I woke up in their bed, at their house. We had a nice evening together. The previous week, they were getting over a cold. I told them to come over anyway and knowingly took my immune system’s chances. Yeah — that’s how good it is. Between that and all the sounds that escaped my throat the night before, when I woke and tried to speak, all that came out was a hoarse whisper. I covered my mouth in shock, and we laughed.
They asked if I wanted some tea, and I thought that was very sweet. I chose the turmeric ginger — for the health benefits, not the taste. I lay in bed, cozy in the sheets while the pot of water boiled, as a ’60s vinyl spun on their record player. I watched them as they cleaned, walking in and out of the bedroom. The way their body moved. Those arms that I adored.
When I heard the boiling water hissing, I got up, took it off the burner, and sat at the kitchen table. I hadn’t really eaten the day before, and I was hungry, especially after the night’s exertion. I asked if they had some bread for toast. They said they did and popped two slices in the toaster. I told them that when I woke up, I was craving eggs and toast and planned to go home and make some. They said that they had eggs, and I said that they sounded good.
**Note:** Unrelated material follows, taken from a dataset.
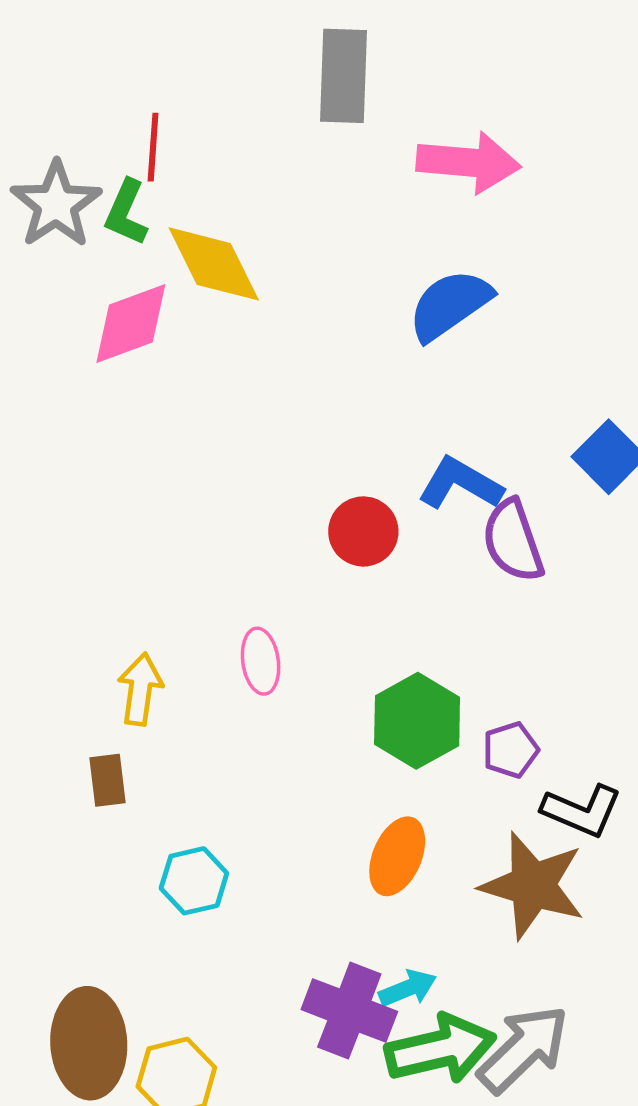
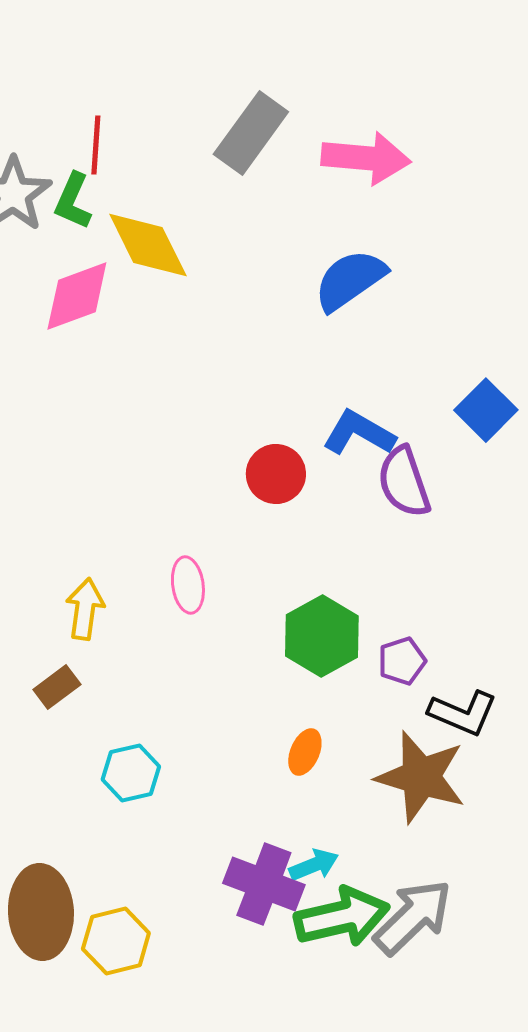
gray rectangle: (343, 76) -> (251, 133), moved, turned 34
brown rectangle: (107, 780) -> (57, 687), turned 60
orange ellipse: (397, 856) -> (305, 752), size x0.7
The tea was steeped and ready. They set it on the table, remembered something, and came back with a stroopwafel, a Dutch caramel tea cookie — which they placed on top of the mug. Then they served me the toast on a paper towel. I asked if they had jam and quietly worried if I was asking for too much. But who eats just plain toast? They said that they did and brought it to me.
My voice was nearly completely gone, but the warm tea was soothing. I ate my toast and drank my tea while we talked about our plans for the day. In my eyes, it was one of those romantic, slow mornings together that I dream of. Not just with them, but with anyone I share my love with. It’s a different type of intimacy — one that feels peaceful and light.
After finishing my toast, I began to clean up after myself as they tidied up the living room from the night before. I put the bread back in the pantry, the knife in the sink, and the paper towel in the trash can. I opened the fridge to put away the strawberry jam, and the sight of the egg carton stopped me in my fluid motion. There they were, the eggs, just sitting on the shelf. They knew I wanted eggs, because I told them. Yet there they sat.
Why didn’t they make me eggs?
Maybe they just didn’t want to dirty dishes or have the house filled with the smell that comes with hot oil on the stovetop. After all, it’s not like eggs were in our communicated, agreed-upon expectations in our casual but caring relationship. Maybe I should just be grateful for the tea and the toast. And the jam.
It’s completely valid that they didn’t want to make me the eggs.
But I prefer someone who would.


Don't make excuses for them. If they didn't give you eggs, it was because they didn't want to. I'm sorry darling.